The last part of the final (longest) sprint, well all sorts of unpleasantries were going through my mind and a couple of expletives may have even been audible.
Stacey timed us, then dropped the ‘repeat but do it faster’ bombshell. Three times we did that. Heart rate was nearing ‘maximum working’ by the end. Phew!
After a short recovery/stretch, we went again, this time running all the way down to the bottom first and sprinting all the way up. Again, three times, trying to run each set faster. Stacey was helping to get us to free up our downhill run a bit, get a bit more loose. Tricky when you have bad knees, as you’re just so conscious of the pressure you’re applying going downhill more than up.
Funnily enough, doing hill sprints is actually supposed to be safer than going longer distances on flats, and can help injury-prone runners (like me!) by strengthening the right muscles. OK, so that’s a pretty good reason to keep going with hill sprints… now I’m interested.
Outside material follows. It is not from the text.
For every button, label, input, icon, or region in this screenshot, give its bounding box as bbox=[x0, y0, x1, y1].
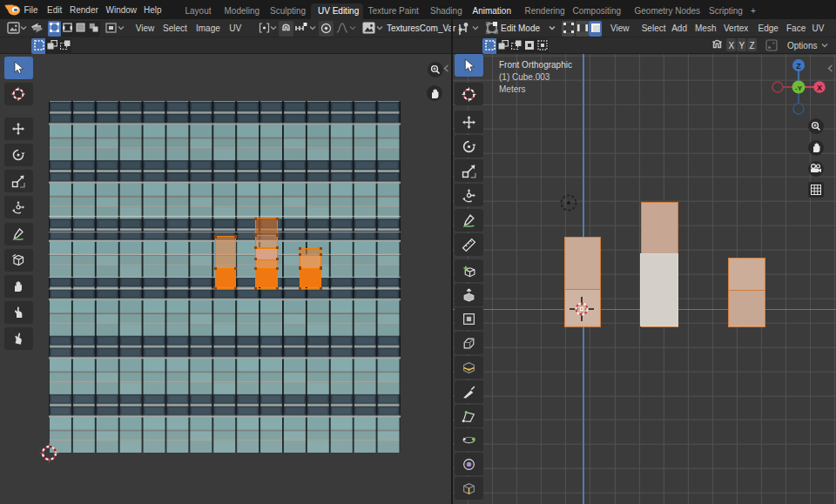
svg-text:X: X bbox=[817, 84, 822, 92]
svg-text:-Y: -Y bbox=[795, 84, 803, 92]
svg-text:Z: Z bbox=[796, 62, 801, 71]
Our final push on the hill was incorporating it into a slightly longer run that included a bit of flat running as an active recovery before repeating the lap. By the end of this, we were well and truly spent. Or so we thought, because Stacey had us doing a few more drills before the end of the session. And wow, what a session.
So what did we learn?
Well, first and foremost, after running hills, running on the flat will be easy peasy (I’m yet to test out this theory as I’m still recovering from Tuesday’s Tabata class!).
Also, Stacey’s right – the feeling you get when you make it to the top is such a massive sense of achievement and relief…. I think I could even hear ‘Eye of the Tiger’ on my life’s soundtrack at that point. I need to remember that feeling to give me the motivation I need to tackle the hill in the first place.
Plus running hills helps with all of your running – it doesn’t just build muscular strength. It improves your cardio fitness and endurance too. And helps you to increase the power in your stride.
And it’s a really good workout. You’re going against gravity, people, this is going to work up a sweat.
I’m totally sold on the need to include hills in my training regime, despite my ingrained fear of them.
How about you? Here are a few more tips to help you with your hills:
- Remember to warm up properly first with some dynamic stretches, maybe a couple of short flat sprints or a longer gentle jog
- Keep your chin and chest up, don’t look down, as tempting as it is
- Run on the balls of your feet, push up, stay there, don’t let your heel touch the ground until you’re back on the flat
- Take smaller strides, faster footsteps up the hill
- Work at your hardest rate sprinting up
- Loosen up and go slow on the jog down, recover ready for the next full-throttle up hill effort
- As you get more used to it, find new steeper hills
- Mix it up a bit; maybe start at the bottom and do intervals of sprinting and jogging up a long hill, or start at the bottom, sprint up and jog down
- If you’re just starting out, maybe 5 sets is all you can manage, but build it up over time
- Cool down at the end with a flat walk/gentle jog to bring the heart rate down before doing some final static stretching
Now, go find your hill and make it your own. Good luck.